Data for analysis:
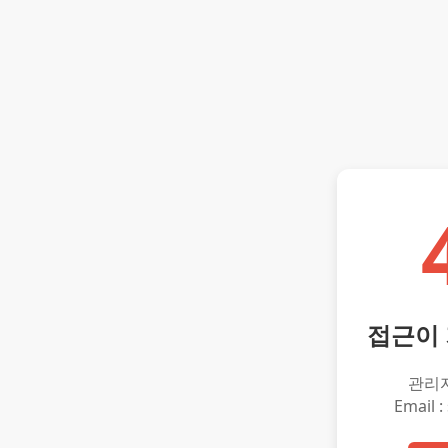
접근이
관리
Email :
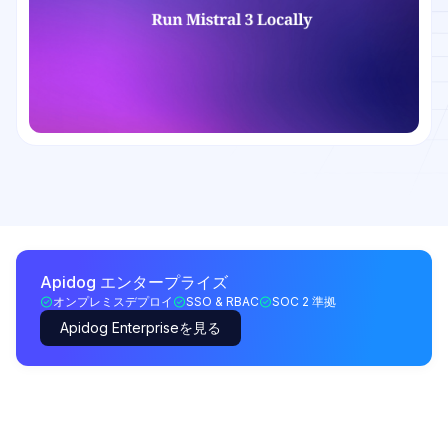
Apidog エンタープライズ
オンプレミスデプロイ
SSO & RBAC
SOC 2 準拠
Apidog Enterpriseを見る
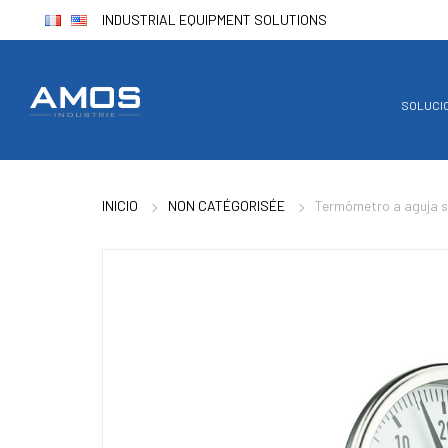
INDUSTRIAL EQUIPMENT SOLUTIONS
SOLUCI
INICIO
NON CATÉGORISÉE
Termómetro a aguja s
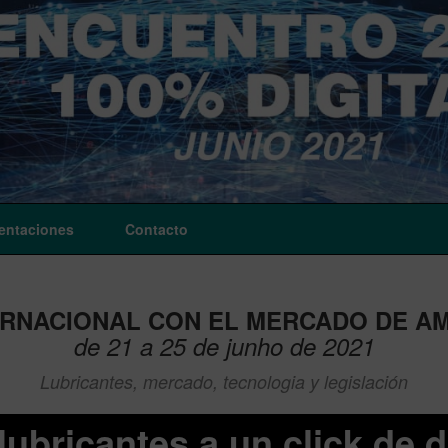
entaciones
Contacto
RNACIONAL CON EL MERCADO DE AM
de 21 a 25 de junho de 2021
Lubricantes, mercado, tecnologia y legislación
lubricantes a un click de d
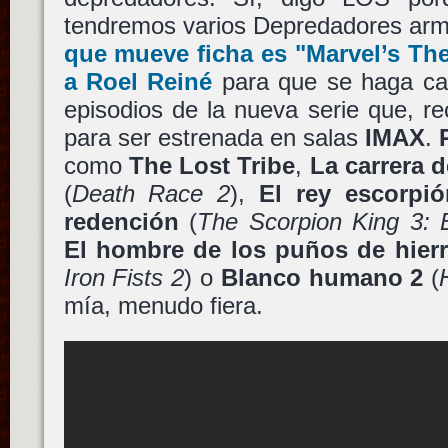
tendremos varios Depredadores ar
que mueve ficha es
"Marvel’s Th
a
Roel Reiné
para que se haga car
episodios de la nueva serie que, r
para ser estrenada en salas
IMAX
.
como
The Lost Tribe
,
La carrera d
(
Death Race 2
),
El rey escorpió
redención
(
The Scorpion King 3: 
El hombre de los puños de hierr
Iron Fists 2
) o
Blanco humano 2
(
mía, menudo fiera.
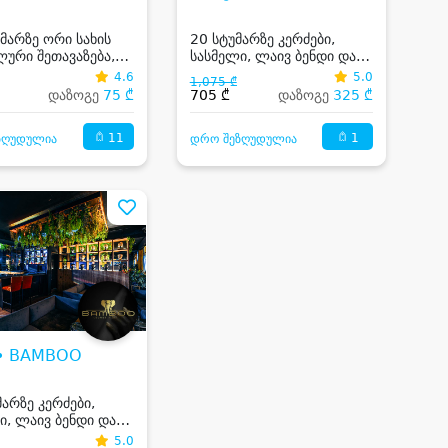
უმარზე ორი სახის
20 სტუმარზე კერძები,
ლური შეთავაზება,
სასმელი, ლაივ ბენდი და
ი, სასმელი, ლაივ
კარაოკე
4.6
5.0
1,075 ₾
და კარაოკე
დაზოგე
75 ₾
705 ₾
დაზოგე
325 ₾
11
1
ზღუდულია
დრო შეზღუდულია
 • BAMBOO
მარზე კერძები,
ი, ლაივ ბენდი და
ე
5.0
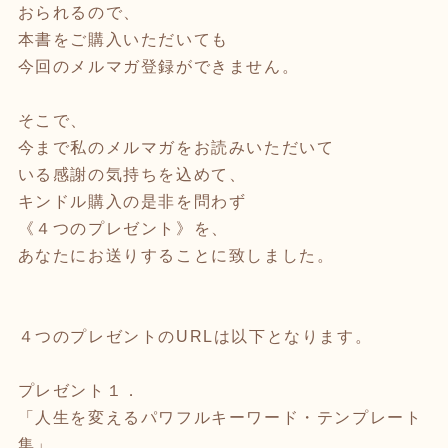
おられるので、
本書をご購入いただいても
今回のメルマガ登録ができません。
そこで、
今まで私のメルマガをお読みいただいて
いる感謝の気持ちを込めて、
キンドル購入の是非を問わず
《４つのプレゼント》を、
あなたにお送りすることに致しました。
４つのプレゼントのURLは以下となります。
プレゼント１．
「人生を変えるパワフルキーワード・テンプレート
集」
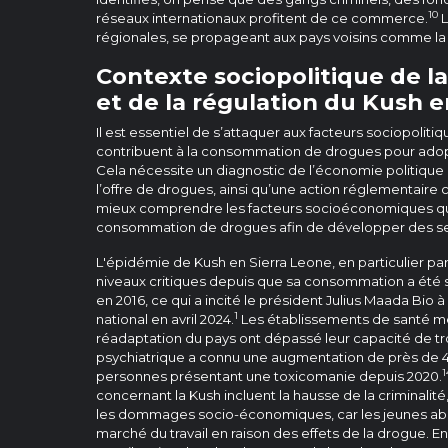
10
réseaux internationaux profitent de ce commerce.
L
régionales, se propageant aux pays voisins comme la G
Contexte sociopolitique de 
et de la régulation du Kush e
Il est essentiel de s’attaquer aux facteurs sociopoliti
contribuent à la consommation de drogues pour adop
Cela nécessite un diagnostic de l’économie politiqu
l’offre de drogues, ainsi qu’une action réglementaire c
mieux comprendre les facteurs socioéconomiques qu
consommation de drogues afin de développer des ser
L'épidémie de Kush en Sierra Leone, en particulier par
niveaux critiques depuis que sa consommation a été s
en 2016, ce qui a incité le président Julius Maada Bio à
1
national en avril 2024.
Les établissements de santé me
réadaptation du pays ont dépassé leur capacité de trois
psychiatrique a connu une augmentation de près de
1
personnes présentant une toxicomanie depuis 2020.
concernant la Kush incluent la hausse de la criminalité
les dommages socio-économiques, car les jeunes aba
marché du travail en raison des effets de la drogue.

Exercise brief:
Apply a filter for "drogues" to the entries and show each line that passes.

Your solution:
contribuent à la consommation de drogues pour adop
l’offre de drogues, ainsi qu’une action réglementaire c
consommation de drogues afin de développer des ser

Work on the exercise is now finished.